- [Problem] Make an exact copy of the records, with the pictures left out.

[[ Given entries open ]]

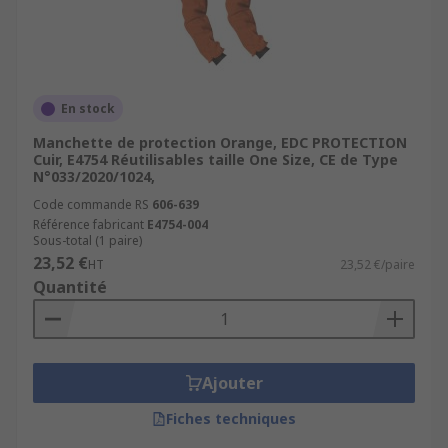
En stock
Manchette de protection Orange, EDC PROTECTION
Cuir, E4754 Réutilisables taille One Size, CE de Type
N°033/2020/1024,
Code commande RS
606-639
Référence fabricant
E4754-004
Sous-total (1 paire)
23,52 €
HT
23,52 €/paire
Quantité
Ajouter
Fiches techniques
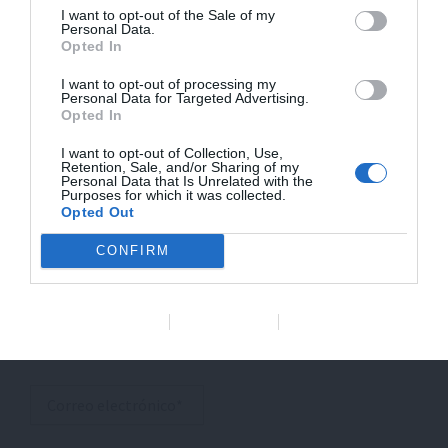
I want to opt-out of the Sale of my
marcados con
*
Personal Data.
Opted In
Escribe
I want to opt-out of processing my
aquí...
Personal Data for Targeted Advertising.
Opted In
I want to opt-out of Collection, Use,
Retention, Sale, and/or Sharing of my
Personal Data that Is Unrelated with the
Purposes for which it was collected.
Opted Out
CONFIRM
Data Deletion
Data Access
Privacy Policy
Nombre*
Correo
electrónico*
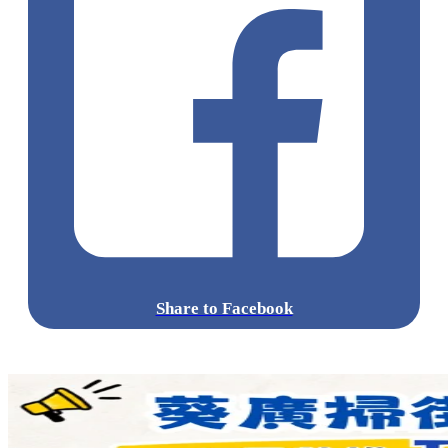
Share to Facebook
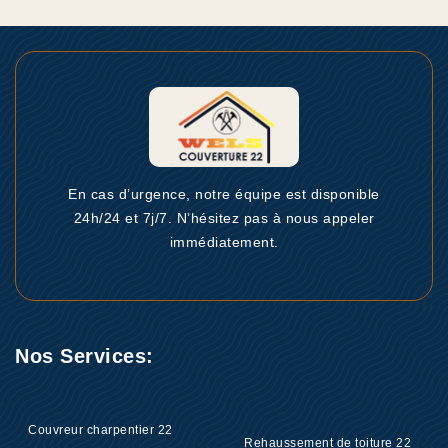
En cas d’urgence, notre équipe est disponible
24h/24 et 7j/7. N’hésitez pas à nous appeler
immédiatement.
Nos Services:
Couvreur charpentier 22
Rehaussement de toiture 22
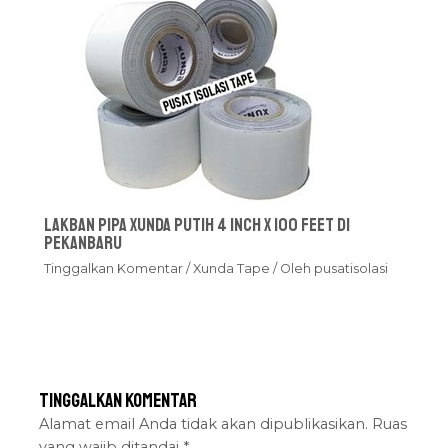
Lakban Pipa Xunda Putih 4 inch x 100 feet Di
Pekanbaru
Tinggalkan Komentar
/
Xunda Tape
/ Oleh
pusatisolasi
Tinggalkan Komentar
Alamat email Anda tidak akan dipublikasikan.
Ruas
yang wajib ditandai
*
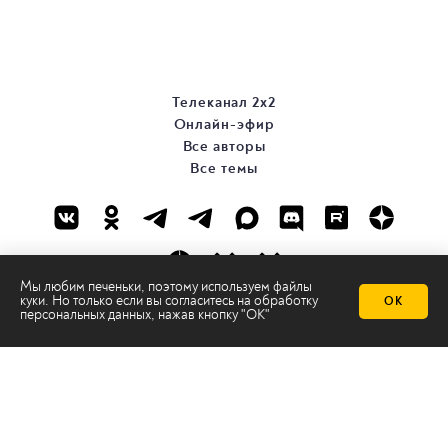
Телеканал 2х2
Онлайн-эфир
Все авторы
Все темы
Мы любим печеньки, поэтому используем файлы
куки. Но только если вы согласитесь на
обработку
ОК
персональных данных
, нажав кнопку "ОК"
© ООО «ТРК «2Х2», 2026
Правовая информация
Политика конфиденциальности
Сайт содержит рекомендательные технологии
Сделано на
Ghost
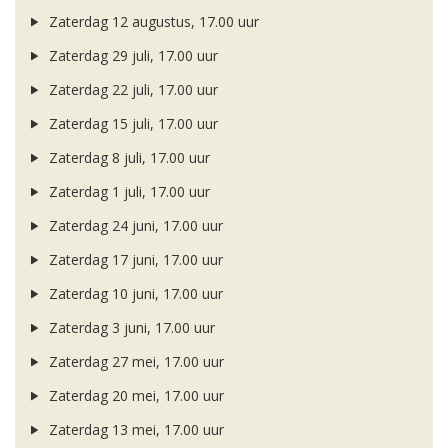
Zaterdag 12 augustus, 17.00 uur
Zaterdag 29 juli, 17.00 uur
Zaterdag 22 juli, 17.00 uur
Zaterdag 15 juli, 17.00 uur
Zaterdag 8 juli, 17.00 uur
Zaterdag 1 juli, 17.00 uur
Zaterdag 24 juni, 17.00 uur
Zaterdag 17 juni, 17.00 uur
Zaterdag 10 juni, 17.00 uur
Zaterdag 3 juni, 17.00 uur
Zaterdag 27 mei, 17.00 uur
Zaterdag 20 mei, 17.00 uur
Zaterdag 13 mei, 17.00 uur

[[ Given entries closed ]]

- [Final answer]
En stock
Manchette de protection Orange, EDC PROTECTION
Cuir, E4754 Réutilisables taille One Size, CE de Type
N°033/2020/1024,
Code commande RS
606-639
Référence fabricant
E4754-004
Sous-total (1 paire)
23,52 €
HT
23,52 €/paire
Quantité
Ajouter
Fiches techniques
I want to opt-out of the Sale of my
marcados con
*
Personal Data.
Opted In
Escribe
I want to opt-out of processing my
aquí...
Personal Data for Targeted Advertising.
Opted In
I want to opt-out of Collection, Use,
Retention, Sale, and/or Sharing of my
Personal Data that Is Unrelated with the
Purposes for which it was collected.
Opted Out
CONFIRM
Data Deletion
Data Access
Privacy Policy
Nombre*
Correo
electrónico*
Share to Facebook
En cas d’urgence, notre équipe est disponible
24h/24 et 7j/7. N’hésitez pas à nous appeler
immédiatement.
Nos Services:
Couvreur charpentier 22
Rehaussement de toiture 22
Lakban Pipa Xunda Putih 4 inch x 100 feet Di
Pekanbaru
Tinggalkan Komentar
/
Xunda Tape
/ Oleh
pusatisolasi
Tinggalkan Komentar
Alamat email Anda tidak akan dipublikasikan.
Ruas
yang wajib ditandai
*
Телеканал 2х2
Онлайн-эфир
Все авторы
Все темы
Мы любим печеньки, поэтому используем файлы
куки. Но только если вы согласитесь на
обработку
ОК
персональных данных
, нажав кнопку "ОК"
© ООО «ТРК «2Х2», 2026
Правовая информация
Политика конфиденциальности
Сайт содержит рекомендательные технологии
Сделано на
Ghost
Zaterdag 12 augustus, 17.00 uur
Zaterdag 29 juli, 17.00 uur
Zaterdag 22 juli, 17.00 uur
Zaterdag 15 juli, 17.00 uur
Zaterdag 8 juli, 17.00 uur
Zaterdag 1 juli, 17.00 uur
Zaterdag 24 juni, 17.00 uur
Zaterdag 17 juni, 17.00 uur
Zaterdag 10 juni, 17.00 uur
Zaterdag 3 juni, 17.00 uur
Zaterdag 27 mei, 17.00 uur
Zaterdag 20 mei, 17.00 uur
Zaterdag 13 mei, 17.00 uur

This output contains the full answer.